The type of conservatism driving the rump of the Coalition government longs for a time which was oppressive, deferential, bigoted and callous1. Some of these traits are evident in the current policies of the Liberal and National coalition government, whether it be dealing with asylum-seekers, those on benefits, those on minimum wages, those depending on penalty rates, or those with a disability. Nobody else seems to matter to them except big business; everyone else is excluded from their purview. People have had enough of these sorts of policies which simply make the rich richer and keep the poor in their place, and the government knows it. As a consequence, the Coalition can see an existential threat arising for them which is demonstrated by their continuing, slowly declining share of the primary vote and the fragmentation of the ‘conservative’ vote.
To counteract this decline, they have ‘Guthried’ the ABC, so that it gives the government a distinctly easier ride2,3; the Murdoch press have been even more strident in their support of the government with the help of a $30 million bribe to Foxtel, with none of the requisite documentation4; government ministers and others have adopted Trumpesque techniques of obfuscation, flat-out lying and lying by omission5,6,7; other corporate media have adopted more favourable reporting on government policies and activities, because they have been blackmailed into supporting the government by the latter dangling corporate tax cuts over their heads. On top of this, the government is now attempting to change the rules to prevent charities and community organisations from being able to express political opinions8.
The amazing beatup that was the Dastyari Affair, exemplified the complicity of the corporate media in regurgitating the government line.
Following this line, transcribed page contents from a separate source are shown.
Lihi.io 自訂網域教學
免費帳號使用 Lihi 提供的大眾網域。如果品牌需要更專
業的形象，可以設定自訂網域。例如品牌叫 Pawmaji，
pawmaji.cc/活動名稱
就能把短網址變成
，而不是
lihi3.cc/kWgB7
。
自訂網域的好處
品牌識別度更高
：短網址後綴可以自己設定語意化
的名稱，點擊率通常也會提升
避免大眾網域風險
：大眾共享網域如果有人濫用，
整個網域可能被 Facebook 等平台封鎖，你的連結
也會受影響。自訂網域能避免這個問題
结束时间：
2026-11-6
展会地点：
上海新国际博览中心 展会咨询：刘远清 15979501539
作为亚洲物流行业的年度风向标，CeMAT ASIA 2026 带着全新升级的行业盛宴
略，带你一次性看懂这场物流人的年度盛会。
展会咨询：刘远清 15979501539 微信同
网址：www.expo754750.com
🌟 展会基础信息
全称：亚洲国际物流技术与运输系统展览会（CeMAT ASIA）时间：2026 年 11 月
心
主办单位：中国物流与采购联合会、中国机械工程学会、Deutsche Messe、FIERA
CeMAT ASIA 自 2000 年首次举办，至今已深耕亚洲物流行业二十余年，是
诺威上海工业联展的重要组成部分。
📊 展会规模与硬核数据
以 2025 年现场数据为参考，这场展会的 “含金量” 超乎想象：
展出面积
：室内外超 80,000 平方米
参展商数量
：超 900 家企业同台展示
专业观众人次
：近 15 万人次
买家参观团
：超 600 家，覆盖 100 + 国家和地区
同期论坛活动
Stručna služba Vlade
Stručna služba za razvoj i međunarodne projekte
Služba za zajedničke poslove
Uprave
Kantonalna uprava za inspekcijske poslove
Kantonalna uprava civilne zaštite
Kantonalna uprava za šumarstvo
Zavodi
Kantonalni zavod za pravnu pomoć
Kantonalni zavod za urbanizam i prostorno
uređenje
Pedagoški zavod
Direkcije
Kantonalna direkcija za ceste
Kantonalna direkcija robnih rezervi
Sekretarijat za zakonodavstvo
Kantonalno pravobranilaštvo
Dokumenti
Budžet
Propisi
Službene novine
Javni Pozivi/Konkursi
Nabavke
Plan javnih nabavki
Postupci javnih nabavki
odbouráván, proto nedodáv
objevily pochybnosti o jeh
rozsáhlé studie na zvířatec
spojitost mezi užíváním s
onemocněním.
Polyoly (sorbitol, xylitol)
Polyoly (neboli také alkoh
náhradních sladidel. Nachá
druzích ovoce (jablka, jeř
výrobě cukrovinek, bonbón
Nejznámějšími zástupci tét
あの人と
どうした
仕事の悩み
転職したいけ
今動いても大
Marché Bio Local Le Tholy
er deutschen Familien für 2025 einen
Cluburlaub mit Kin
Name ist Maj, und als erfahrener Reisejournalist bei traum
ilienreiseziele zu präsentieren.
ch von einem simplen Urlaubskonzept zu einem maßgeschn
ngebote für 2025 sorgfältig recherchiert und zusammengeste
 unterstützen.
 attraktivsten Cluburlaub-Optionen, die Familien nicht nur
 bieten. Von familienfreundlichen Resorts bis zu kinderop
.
Dastyari was guilty of precisely the same acceptance of donations, and presumably influence, that members of the government have accepted; indeed, the donations to the government were from the same Chinese billionaire9.
The Coalition government is also prosecuting a war against reality. This is mostly due to the coercive effect introduced into their thought processes by the need to maximise their fund-raising. This is why people like Barnaby Joyce don’t much care for the concerns of farmers, despite the National Party being ostensibly the party for farmers. The reason for Joyce’s lack of concern is the fact that he has been purchased by the mining lobby, most notably by Gina Rinehart. The same is true of Matthew Canavan. He has clearly also been purchased by the fossil fuel lobby, as is clear from all his bleatings regarding the proposed Adani Carmichael coal mine10. This war against reality was perhaps demonstrated best by the almost complete excision of any comment on climate change in the 2015 Intergenerational Report11. This is an extraordinary omission, given that the most dangerous intergenerational risk is that of climate change.
The Liberal Party and the carbuncle that is the National Party are desperate to hold on to power, because deep down, they know that their brand of conservatism is in terminal decline. If they lose power they realise that it will be devastating for them and will probably lead to the final fragmentation of the conservative vote in Australia, and years or decades in the wilderness of opposition. The first inklings of this are the defection of Cory Bernardi from the Liberal Party to set up the Australian Conservatives12, and the popularity of Nick Xenophon’s SA First party for the upcoming South Australian election. Opinion polls have SA First outpolling both the Labor government and the Liberal Party opposition13. Some commentators think this may be the beginning of the end for the two party system. I suspect it will signal the beginning of the end of the Liberal Party and their neoliberal ideology.